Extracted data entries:

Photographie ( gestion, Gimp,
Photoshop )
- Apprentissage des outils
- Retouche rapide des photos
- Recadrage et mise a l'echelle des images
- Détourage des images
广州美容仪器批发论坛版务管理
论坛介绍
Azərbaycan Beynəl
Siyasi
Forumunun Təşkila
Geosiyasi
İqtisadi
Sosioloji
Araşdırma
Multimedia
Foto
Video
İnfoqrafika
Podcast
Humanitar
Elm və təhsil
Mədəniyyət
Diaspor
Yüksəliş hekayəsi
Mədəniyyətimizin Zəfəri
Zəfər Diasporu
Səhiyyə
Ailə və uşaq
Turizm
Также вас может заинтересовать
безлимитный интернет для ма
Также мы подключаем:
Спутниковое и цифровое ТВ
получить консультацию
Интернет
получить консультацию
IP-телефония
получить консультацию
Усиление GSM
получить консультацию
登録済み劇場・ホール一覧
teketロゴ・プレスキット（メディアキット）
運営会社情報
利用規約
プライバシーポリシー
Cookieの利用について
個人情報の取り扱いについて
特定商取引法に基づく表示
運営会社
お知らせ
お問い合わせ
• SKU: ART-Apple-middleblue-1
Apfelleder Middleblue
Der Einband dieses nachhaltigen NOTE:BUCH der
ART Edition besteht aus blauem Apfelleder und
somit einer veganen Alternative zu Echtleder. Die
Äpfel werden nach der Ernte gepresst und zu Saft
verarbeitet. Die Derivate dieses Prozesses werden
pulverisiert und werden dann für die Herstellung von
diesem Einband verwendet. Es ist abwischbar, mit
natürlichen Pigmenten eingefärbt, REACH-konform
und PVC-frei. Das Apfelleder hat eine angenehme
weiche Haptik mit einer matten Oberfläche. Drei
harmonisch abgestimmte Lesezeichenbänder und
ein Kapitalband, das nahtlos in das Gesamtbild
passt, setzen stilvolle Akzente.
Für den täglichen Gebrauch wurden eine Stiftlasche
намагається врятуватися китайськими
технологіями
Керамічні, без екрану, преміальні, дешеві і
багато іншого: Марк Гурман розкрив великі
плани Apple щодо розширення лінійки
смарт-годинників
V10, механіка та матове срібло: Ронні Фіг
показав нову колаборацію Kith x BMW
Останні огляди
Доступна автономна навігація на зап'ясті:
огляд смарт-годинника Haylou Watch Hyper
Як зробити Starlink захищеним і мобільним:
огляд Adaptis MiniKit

WHAT YOU SHOULD DO |
Give back each line above precisely as it stands.

ANSWER |
Photographie ( gestion, Gimp,
Photoshop )
- Apprentissage des outils
- Retouche rapide des photos
- Recadrage et mise a l'echelle des images
- Détourage des images
广州美容仪器批发论坛版务管理
论坛介绍
Azərbaycan Beynəl
Siyasi
Forumunun Təşkila
Geosiyasi
İqtisadi
Sosioloji
Araşdırma
Multimedia
Foto
Video
İnfoqrafika
Podcast
Humanitar
Elm və təhsil
Mədəniyyət
Diaspor
Yüksəliş hekayəsi
Mədəniyyətimizin Zəfəri
Zəfər Diasporu
Səhiyyə
Ailə və uşaq
Turizm
Также вас может заинтересовать
безлимитный интернет для ма
Также мы подключаем:
Спутниковое и цифровое ТВ
получить консультацию
Интернет
получить консультацию
IP-телефония
получить консультацию
Усиление GSM
получить консультацию
登録済み劇場・ホール一覧
teketロゴ・プレスキット（メディアキット）
運営会社情報
利用規約
プライバシーポリシー
Cookieの利用について
個人情報の取り扱いについて
特定商取引法に基づく表示
運営会社
お知らせ
お問い合わせ
• SKU: ART-Apple-middleblue-1
Apfelleder Middleblue
Der Einband dieses nachhaltigen NOTE:BUCH der
ART Edition besteht aus blauem Apfelleder und
somit einer veganen Alternative zu Echtleder. Die
Äpfel werden nach der Ernte gepresst und zu Saft
verarbeitet. Die Derivate dieses Prozesses werden
pulverisiert und werden dann für die Herstellung von
diesem Einband verwendet. Es ist abwischbar, mit
natürlichen Pigmenten eingefärbt, REACH-konform
und PVC-frei. Das Apfelleder hat eine angenehme
weiche Haptik mit einer matten Oberfläche. Drei
harmonisch abgestimmte Lesezeichenbänder und
ein Kapitalband, das nahtlos in das Gesamtbild
passt, setzen stilvolle Akzente.
Für den täglichen Gebrauch wurden eine Stiftlasche
намагається врятуватися китайськими
технологіями
Керамічні, без екрану, преміальні, дешеві і
багато іншого: Марк Гурман розкрив великі
плани Apple щодо розширення лінійки
смарт-годинників
V10, механіка та матове срібло: Ронні Фіг
показав нову колаборацію Kith x BMW
Останні огляди
Доступна автономна навігація на зап'ясті:
огляд смарт-годинника Haylou Watch Hyper
Як зробити Starlink захищеним і мобільним:
огляд Adaptis MiniKit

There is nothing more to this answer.